## What the task asks
Write out exactly the lines from the one containing "Look at this image. Detect" through the last line of the records below, and no others.
[Opening Extracted information section]
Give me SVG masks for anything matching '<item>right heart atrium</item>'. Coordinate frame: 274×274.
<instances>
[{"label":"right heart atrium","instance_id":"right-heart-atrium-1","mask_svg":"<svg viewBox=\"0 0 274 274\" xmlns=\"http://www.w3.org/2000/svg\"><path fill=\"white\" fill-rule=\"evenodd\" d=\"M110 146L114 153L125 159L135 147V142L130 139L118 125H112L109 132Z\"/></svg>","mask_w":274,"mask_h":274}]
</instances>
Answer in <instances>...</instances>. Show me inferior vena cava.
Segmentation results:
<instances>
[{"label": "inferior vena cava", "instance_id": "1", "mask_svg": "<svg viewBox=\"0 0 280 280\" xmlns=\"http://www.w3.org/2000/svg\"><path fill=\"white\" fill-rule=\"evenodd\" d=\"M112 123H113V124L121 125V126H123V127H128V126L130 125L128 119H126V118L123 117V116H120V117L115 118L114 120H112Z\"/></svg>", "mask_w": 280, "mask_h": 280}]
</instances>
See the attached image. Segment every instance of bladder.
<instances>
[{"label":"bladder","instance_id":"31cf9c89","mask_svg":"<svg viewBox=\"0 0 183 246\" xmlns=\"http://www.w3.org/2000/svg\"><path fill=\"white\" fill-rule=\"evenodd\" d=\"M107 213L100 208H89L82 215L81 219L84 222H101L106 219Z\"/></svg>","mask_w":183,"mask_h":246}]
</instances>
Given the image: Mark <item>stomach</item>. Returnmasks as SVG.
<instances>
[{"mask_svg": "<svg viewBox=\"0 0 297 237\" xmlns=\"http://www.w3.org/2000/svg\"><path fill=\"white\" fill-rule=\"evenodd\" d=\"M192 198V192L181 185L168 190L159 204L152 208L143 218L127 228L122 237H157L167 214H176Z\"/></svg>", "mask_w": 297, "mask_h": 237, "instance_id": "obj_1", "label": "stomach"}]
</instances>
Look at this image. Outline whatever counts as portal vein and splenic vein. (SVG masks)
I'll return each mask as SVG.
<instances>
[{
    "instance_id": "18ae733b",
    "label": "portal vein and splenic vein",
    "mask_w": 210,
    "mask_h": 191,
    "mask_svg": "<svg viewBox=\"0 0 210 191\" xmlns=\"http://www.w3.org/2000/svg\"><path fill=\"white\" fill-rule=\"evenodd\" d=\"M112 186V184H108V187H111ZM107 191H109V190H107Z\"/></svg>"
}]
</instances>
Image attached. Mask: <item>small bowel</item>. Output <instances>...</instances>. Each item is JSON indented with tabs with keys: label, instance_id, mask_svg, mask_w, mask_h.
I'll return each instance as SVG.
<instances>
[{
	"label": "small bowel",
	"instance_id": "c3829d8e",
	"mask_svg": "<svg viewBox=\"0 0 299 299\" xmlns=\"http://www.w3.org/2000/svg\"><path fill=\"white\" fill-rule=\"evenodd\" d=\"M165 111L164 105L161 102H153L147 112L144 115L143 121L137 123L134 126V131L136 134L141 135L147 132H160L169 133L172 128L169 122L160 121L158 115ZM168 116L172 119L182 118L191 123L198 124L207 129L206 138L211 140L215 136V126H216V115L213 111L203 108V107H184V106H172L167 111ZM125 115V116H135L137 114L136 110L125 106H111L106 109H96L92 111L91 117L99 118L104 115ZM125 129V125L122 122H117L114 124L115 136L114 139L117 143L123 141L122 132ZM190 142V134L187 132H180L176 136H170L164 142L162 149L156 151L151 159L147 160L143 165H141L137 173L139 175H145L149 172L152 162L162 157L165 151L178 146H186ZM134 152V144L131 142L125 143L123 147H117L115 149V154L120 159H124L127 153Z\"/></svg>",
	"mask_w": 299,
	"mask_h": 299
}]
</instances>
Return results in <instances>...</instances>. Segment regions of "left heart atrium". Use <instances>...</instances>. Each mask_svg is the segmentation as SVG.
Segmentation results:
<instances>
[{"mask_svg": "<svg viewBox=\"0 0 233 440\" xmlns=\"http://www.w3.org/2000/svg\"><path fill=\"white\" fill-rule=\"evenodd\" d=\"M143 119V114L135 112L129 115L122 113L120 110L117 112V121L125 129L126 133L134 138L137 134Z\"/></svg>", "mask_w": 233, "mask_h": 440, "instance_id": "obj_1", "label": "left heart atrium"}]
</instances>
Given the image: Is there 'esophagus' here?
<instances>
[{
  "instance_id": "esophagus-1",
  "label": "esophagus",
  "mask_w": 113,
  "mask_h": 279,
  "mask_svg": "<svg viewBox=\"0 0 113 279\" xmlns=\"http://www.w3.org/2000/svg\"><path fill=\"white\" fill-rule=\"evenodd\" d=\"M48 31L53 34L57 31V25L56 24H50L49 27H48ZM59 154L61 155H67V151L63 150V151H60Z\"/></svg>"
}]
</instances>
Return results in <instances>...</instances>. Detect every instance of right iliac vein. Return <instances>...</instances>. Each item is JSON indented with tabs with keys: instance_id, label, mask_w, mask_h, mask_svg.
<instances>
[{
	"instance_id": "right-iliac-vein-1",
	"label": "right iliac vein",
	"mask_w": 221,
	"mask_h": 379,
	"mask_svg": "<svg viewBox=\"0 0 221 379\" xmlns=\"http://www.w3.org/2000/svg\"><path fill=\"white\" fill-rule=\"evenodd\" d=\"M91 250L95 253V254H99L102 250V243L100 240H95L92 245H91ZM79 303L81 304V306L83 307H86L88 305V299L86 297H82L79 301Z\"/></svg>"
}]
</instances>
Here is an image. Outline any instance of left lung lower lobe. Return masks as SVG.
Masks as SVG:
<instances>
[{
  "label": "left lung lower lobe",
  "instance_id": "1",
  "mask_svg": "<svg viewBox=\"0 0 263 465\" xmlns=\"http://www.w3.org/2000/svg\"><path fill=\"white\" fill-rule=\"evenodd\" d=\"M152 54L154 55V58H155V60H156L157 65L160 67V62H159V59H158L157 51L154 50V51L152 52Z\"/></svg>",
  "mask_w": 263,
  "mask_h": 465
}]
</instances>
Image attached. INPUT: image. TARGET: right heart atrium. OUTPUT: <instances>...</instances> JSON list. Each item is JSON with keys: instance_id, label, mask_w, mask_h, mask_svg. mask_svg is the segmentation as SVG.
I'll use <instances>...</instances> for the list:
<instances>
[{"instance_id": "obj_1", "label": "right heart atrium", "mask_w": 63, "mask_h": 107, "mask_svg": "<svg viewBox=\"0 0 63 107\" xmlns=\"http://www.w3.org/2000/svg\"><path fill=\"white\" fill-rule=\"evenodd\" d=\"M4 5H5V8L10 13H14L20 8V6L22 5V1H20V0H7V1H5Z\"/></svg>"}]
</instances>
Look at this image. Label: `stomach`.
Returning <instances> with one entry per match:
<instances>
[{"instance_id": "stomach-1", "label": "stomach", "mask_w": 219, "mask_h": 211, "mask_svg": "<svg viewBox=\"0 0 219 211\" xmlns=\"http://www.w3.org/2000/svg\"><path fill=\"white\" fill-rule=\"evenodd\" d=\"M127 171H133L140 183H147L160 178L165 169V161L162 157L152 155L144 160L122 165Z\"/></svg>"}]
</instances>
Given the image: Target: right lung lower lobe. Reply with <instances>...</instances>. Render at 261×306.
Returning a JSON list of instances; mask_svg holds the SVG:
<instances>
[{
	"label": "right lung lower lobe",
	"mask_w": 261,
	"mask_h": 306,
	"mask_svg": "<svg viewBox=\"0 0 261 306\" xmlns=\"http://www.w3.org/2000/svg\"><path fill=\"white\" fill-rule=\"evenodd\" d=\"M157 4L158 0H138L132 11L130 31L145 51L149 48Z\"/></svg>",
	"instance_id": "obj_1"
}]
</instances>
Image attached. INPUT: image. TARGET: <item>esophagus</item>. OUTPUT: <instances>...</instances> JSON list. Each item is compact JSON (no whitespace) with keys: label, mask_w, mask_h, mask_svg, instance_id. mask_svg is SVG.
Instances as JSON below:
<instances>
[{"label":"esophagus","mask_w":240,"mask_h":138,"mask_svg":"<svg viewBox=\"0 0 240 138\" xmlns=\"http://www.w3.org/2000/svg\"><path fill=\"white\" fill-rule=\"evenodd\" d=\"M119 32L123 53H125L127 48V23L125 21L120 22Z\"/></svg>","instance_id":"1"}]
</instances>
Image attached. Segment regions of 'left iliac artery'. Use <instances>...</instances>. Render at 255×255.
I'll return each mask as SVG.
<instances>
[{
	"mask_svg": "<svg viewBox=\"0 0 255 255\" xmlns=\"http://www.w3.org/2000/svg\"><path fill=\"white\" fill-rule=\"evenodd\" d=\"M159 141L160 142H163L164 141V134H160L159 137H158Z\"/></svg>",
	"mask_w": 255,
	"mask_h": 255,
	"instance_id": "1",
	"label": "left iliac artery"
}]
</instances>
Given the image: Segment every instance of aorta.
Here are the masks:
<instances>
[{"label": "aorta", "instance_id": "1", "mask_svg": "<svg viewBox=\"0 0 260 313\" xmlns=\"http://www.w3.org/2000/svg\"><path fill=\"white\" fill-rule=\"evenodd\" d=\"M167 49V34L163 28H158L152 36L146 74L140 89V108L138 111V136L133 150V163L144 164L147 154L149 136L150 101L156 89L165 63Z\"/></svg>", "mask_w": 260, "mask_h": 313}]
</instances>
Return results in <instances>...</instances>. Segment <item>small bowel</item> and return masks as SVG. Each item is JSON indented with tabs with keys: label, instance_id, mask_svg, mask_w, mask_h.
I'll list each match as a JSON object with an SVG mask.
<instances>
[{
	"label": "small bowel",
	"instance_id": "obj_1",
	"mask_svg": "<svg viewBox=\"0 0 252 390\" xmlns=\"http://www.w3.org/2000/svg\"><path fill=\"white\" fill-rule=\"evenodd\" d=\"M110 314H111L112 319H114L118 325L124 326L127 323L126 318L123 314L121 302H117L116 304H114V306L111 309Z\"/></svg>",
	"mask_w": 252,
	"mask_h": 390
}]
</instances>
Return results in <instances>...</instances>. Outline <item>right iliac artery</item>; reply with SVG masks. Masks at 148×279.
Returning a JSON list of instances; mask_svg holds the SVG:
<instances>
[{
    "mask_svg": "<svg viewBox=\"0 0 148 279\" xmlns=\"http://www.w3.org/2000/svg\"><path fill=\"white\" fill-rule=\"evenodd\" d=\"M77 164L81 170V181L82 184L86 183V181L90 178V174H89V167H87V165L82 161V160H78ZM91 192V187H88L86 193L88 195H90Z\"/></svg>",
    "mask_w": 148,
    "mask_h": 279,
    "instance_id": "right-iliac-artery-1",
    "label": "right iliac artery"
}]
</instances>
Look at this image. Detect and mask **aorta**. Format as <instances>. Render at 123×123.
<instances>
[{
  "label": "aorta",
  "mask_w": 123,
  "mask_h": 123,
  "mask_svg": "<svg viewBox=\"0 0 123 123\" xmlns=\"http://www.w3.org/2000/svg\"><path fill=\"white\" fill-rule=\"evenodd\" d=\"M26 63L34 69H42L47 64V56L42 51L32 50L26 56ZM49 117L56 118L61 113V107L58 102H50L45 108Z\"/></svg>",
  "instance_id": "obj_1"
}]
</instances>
[Closing Extracted information section]
## Written reply
Look at this image. Detect and mask **aorta**. Format as <instances>. Render at 123×123.
<instances>
[{
  "label": "aorta",
  "mask_w": 123,
  "mask_h": 123,
  "mask_svg": "<svg viewBox=\"0 0 123 123\" xmlns=\"http://www.w3.org/2000/svg\"><path fill=\"white\" fill-rule=\"evenodd\" d=\"M26 63L34 69H42L47 64V56L42 51L32 50L26 56ZM49 117L56 118L61 113V107L58 102H50L45 108Z\"/></svg>",
  "instance_id": "obj_1"
}]
</instances>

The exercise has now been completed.